La colère

Ça gronde ! ça tonne ! ça fait du bruit ! ça fait mal ! ça fait peur ! ça tremble ! ça hurle ! Et parfois ça ferme toutes les portes.

La colère, ça nous met hors de nous ! On s’emporte, on dit des paroles blessantes, on veut se protéger contre quelque chose, contre quelqu’un. Alors on attaque ! ça chauffe à l’intérieur. Il n’y a pas longtemps, j’ai imagé ce sentiment que je ressentais, comme un volcan qui entre en éruption. Parfois, le volcan envoie des cailloux, des rochers, parfois de la fumée, parfois de la lave. Parfois, tout sort en même temps, et c’est la grosse colère. L’émotion prend parfois possession de notre corps, comme un prolongement.

La colère, c’est un sentiment que j’expérimente depuis peu. Je l’ai déjà ressentie mais jamais exprimée. Une forte prise de conscience : la colère me fait peur. Je ne l’aime pas. Elle induit le rejet, la malveillance, l’injustice, la négativité, la blessure.

Quand on est en colère, on se fâche. Il y a indéniablement une faute et une sanction. J’associe colère et punition. Un bourreau et une victime.

La colère, je l’ai ravalée je crois bien, étant petite. Parce que je suis sensible, et que c’est un sentiment qui fait du mal, et moi, je n’aime pas faire du mal. Bien sûr j’ai compris qu’au fond, cela reflète un besoin d’amour. J’ai réprimé, étouffé, enfouie cette colère au fond de moi. J’ai voulu la faire taire, l’emprisonner, inconsciemment. Résultat, une vésicule en moins ! Bon, on peut vivre sans mais je comprends aujourd’hui le pourquoi du comment !

Et puis la gorge, toujours la gorge. Deux opérations. Aurais-je de sérieux problèmes de communication ? La réponse est oui. Je n’ai jamais dit, de peur de froisser, car les mots m’ont froissée. Je n’ai jamais crié, car j’ai entendu les cris. La colère, elle évoque de douloureux souvenirs qui ressurgissent.
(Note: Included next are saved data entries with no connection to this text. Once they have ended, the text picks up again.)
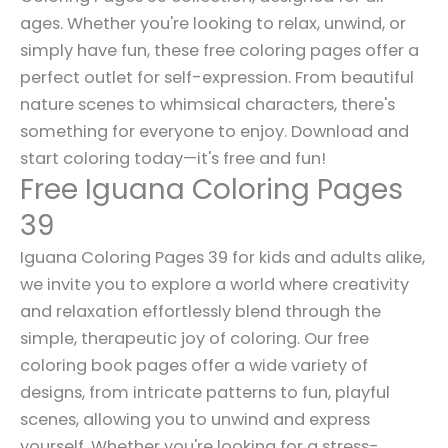
ages. Whether you're looking to relax, unwind, or
simply have fun, these free coloring pages offer a
perfect outlet for self-expression. From beautiful
nature scenes to whimsical characters, there's
something for everyone to enjoy. Download and
start coloring today—it's free and fun!
Free Iguana Coloring Pages
39
Iguana Coloring Pages 39 for kids and adults alike,
we invite you to explore a world where creativity
and relaxation effortlessly blend through the
simple, therapeutic joy of coloring. Our free
coloring book pages offer a wide variety of
designs, from intricate patterns to fun, playful
scenes, allowing you to unwind and express
yourself. Whether you're looking for a stress-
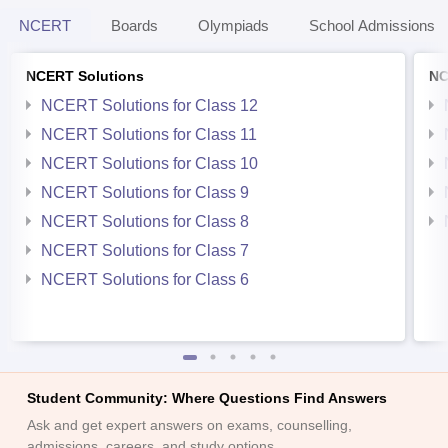
NCERT
Boards
Olympiads
School Admissions
NCERT Solutions
NC
NCERT Solutions for Class 12
NCERT Solutions for Class 11
NCERT Solutions for Class 10
NCERT Solutions for Class 9
NCERT Solutions for Class 8
NCERT Solutions for Class 7
NCERT Solutions for Class 6
Student Community: Where Questions Find Answers
Ask and get expert answers on exams, counselling,
admissions, careers, and study options.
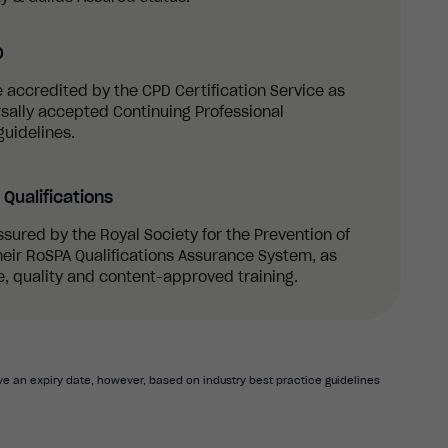
D
re accredited by the CPD Certification Service as
sally accepted Continuing Professional
uidelines.
Qualifications
ssured by the Royal Society for the Prevention of
eir RoSPA Qualifications Assurance System, as
, quality and content-approved training.
e an expiry date, however, based on industry best practice guidelines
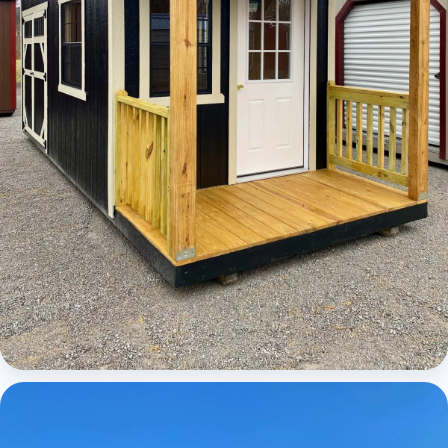
Cabins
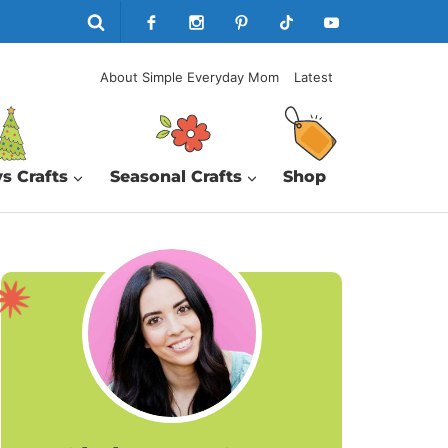
About Simple Everyday Mom
Latest
s Crafts
Seasonal Crafts
Shop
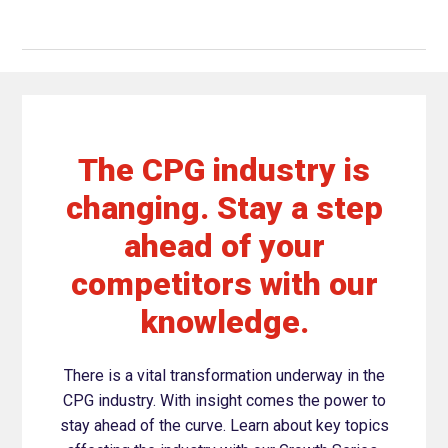
The CPG industry is
changing. Stay a step
ahead of your
competitors with our
knowledge.
There is a vital transformation underway in the
CPG industry. With insight comes the power to
stay ahead of the curve. Learn about key topics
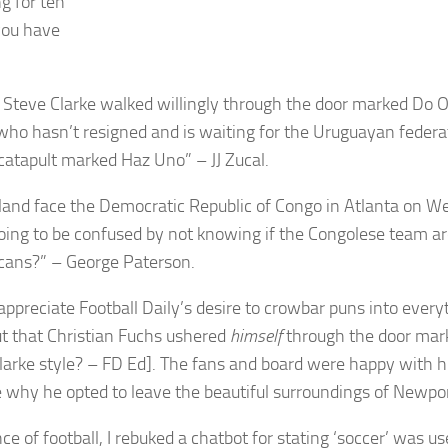
g for ten
you have
t Steve Clarke walked willingly through the door marked Do 
 who hasn’t resigned and is waiting for the Uruguayan federa
 catapult marked Haz Uno” – JJ Zucal.
land face the Democratic Republic of Congo in Atlanta on W
going to be confused by not knowing if the Congolese team a
cans?” – George Paterson.
appreciate Football Daily’s desire to crowbar puns into everyth
ut that Christian Fuchs ushered
himself
through the door mar
larke style? – FD Ed]. The fans and board were happy with hi
 why he opted to leave the beautiful surroundings of Newpo
ce of football, I rebuked a chatbot for stating ‘soccer’ was u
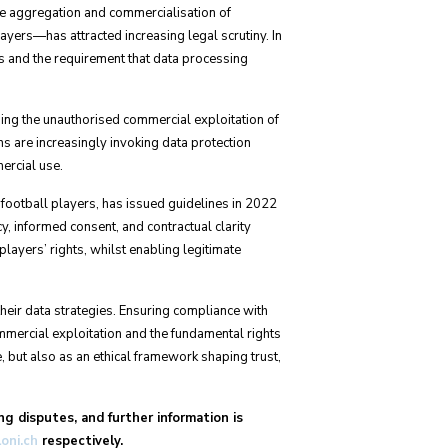
e aggregation and commercialisation of
ayers—has attracted increasing legal scrutiny. In
es and the requirement that data processing
nging the unauthorised commercial exploitation of
ons are increasingly invoking data protection
ercial use.
ootball players, has issued guidelines in 2022
, informed consent, and contractual clarity
yers’ rights, whilst enabling legitimate
heir data strategies. Ensuring compliance with
ommercial exploitation and the fundamental rights
, but also as an ethical framework shaping trust,
ng disputes, and further information is
loni.ch
respectively.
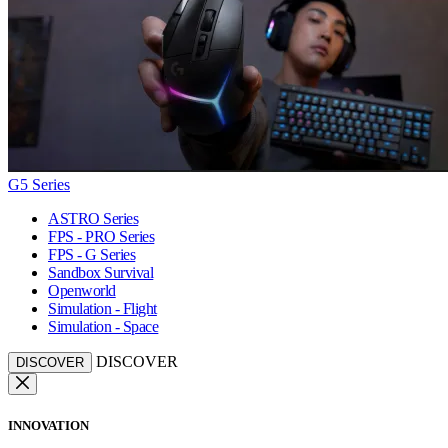
G5 Series
ASTRO Series
FPS - PRO Series
FPS - G Series
Sandbox Survival
Openworld
Simulation - Flight
Simulation - Space
DISCOVER
DISCOVER
INNOVATION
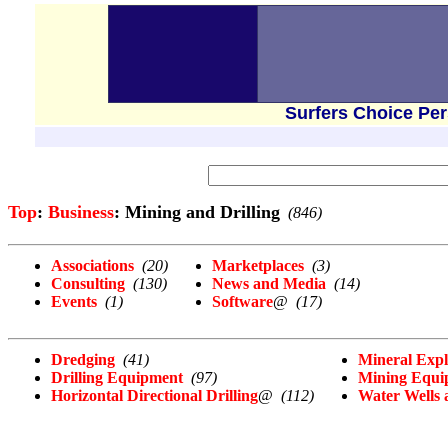
Surfers Choice Pe
Top
:
Business
: Mining and Drilling
(846)
Associations
(20)
Marketplaces
(3)
Consulting
(130)
News and Media
(14)
Events
(1)
Software
@
(17)
Dredging
(41)
Mineral Expl
Drilling Equipment
(97)
Mining Equi
Horizontal Directional Drilling
@
(112)
Water Wells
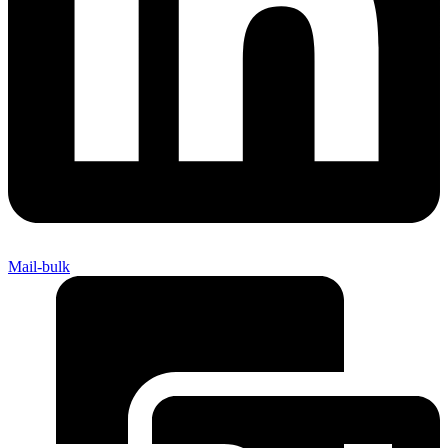
Mail-bulk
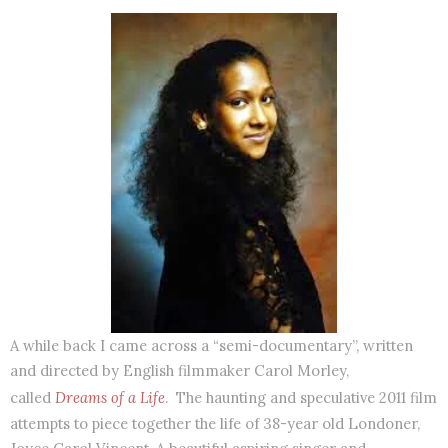
A while back I came across a “semi-documentary”, written
and directed by English filmmaker Carol Morley,
called
Dreams of a Life
. The haunting and speculative 2011 film
attempts to piece together the life of 38-year old Londoner,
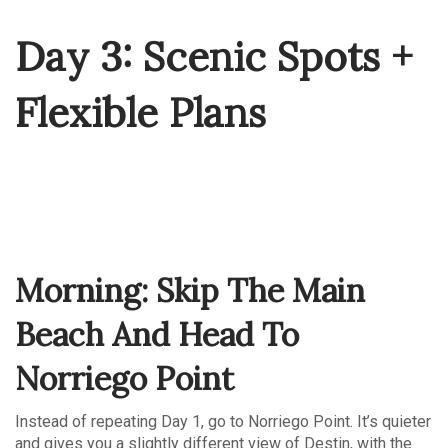
Day 3: Scenic Spots +
Flexible Plans
Morning: Skip The Main
Beach And Head To
Norriego Point
Instead of repeating Day 1, go to Norriego Point. It’s quieter
and gives you a slightly different view of Destin, with the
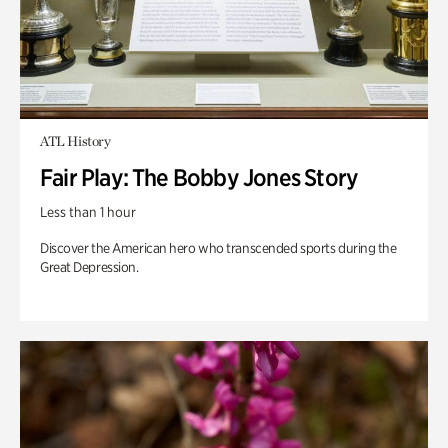
ATL History
Fair Play: The Bobby Jones Story
Less than 1 hour
Discover the American hero who transcended sports during the
Great Depression.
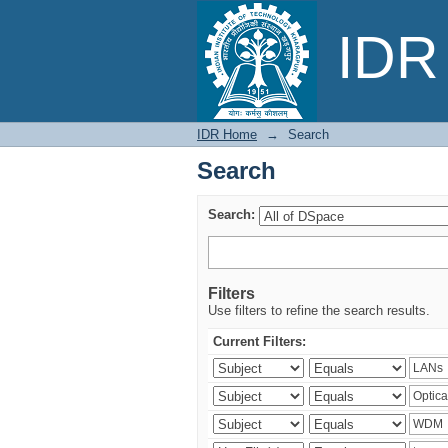
Search
IDR 
IDR Home
→
Search
Search
Search:
Filters
Use filters to refine the search results.
Current Filters:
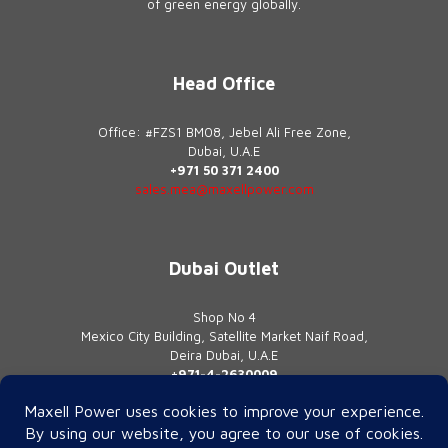
of green energy globally.
Head Office
Office: #FZS1 BM08, Jebel Ali Free Zone,
Dubai, U.A.E
+971 50 371 2400
sales.mea@maxellpower.com
Dubai Outlet
Shop No 4
Mexico City Building, Satellite Market Naif Road,
Deira Dubai, U.A.E
+971-4-2630009
contact@maxellpower.com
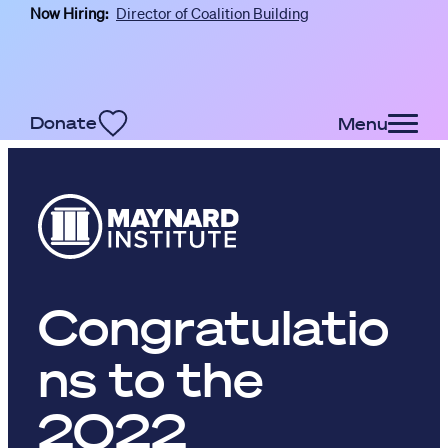
Now Hiring:
Director of Coalition Building
Skip to main content
Donate
Menu
Congratulatio
ns to the
2022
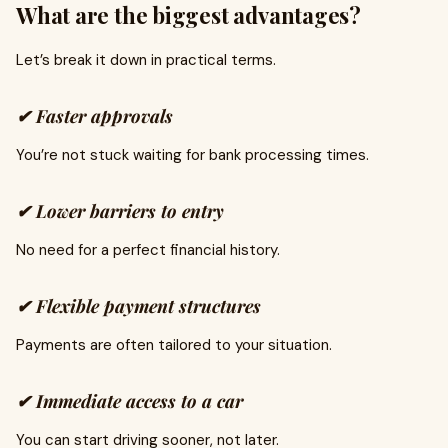
What are the biggest advantages?
Let’s break it down in practical terms.
✔ Faster approvals
You’re not stuck waiting for bank processing times.
✔ Lower barriers to entry
No need for a perfect financial history.
✔ Flexible payment structures
Payments are often tailored to your situation.
✔ Immediate access to a car
You can start driving sooner, not later.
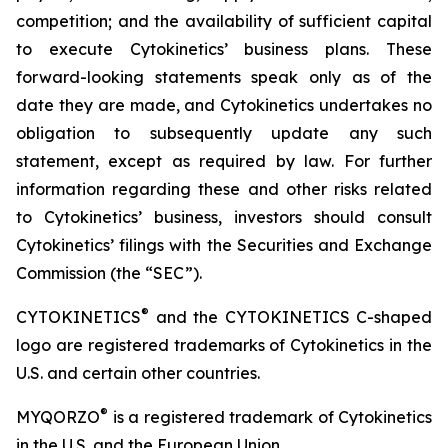
competition; and the availability of sufficient capital
to execute Cytokinetics’ business plans. These
forward-looking statements speak only as of the
date they are made, and Cytokinetics undertakes no
obligation to subsequently update any such
statement, except as required by law. For further
information regarding these and other risks related
to Cytokinetics’ business, investors should consult
Cytokinetics’ filings with the Securities and Exchange
Commission (the “SEC”).
®
CYTOKINETICS
and the CYTOKINETICS C-shaped
logo are registered trademarks of Cytokinetics in the
U.S. and certain other countries.
®
MYQORZO
is a registered trademark of Cytokinetics
in the U.S. and the European Union.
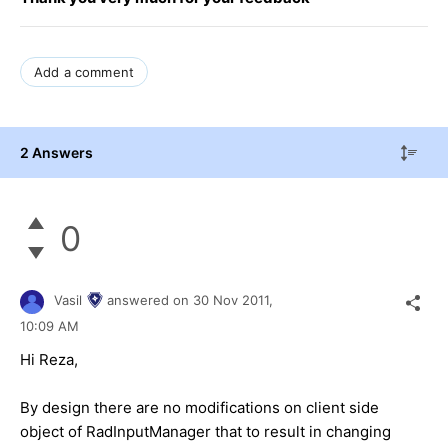
Add a comment
2 Answers
0
Vasil
answered on
30 Nov 2011,
10:09 AM
Hi Reza,
By design there are no modifications on client side
object of RadInputManager that to result in changing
La colère de l’indifférence, la colère de la différence, la colère du sentiment de solitude. J’en ai pleuré des larmes. Avec la colère, c’est maintenant que nous faisons connaissance. Je l’entends, je la sens monter en moi. Elle m’oppresse, et fait ressortir ce que je n’aime pas.

Il y a eu quelque chose de nouveau qui s’est récemment produit. J’ai dit, sans avoir peur de froisser (en faisant tout de même attention aux mots). J’ai affirmé ma position, défendu mon point de vue. J’ai fait face à l’incompréhension, les critiques, le rejet, l’isolement. La colère a montré ses grands yeux noirs et a hurlé en moi. La colère est puissante. Elle peut se transformer en tornade, en haine. Elle réveille notre part d’ombre. Personne n’aime l’ombre. Personnellement, je préfère le soleil. Mais pourtant, elle m’a traversée. Elle est sortie de moi, à travers ma bouche, à travers mon corps.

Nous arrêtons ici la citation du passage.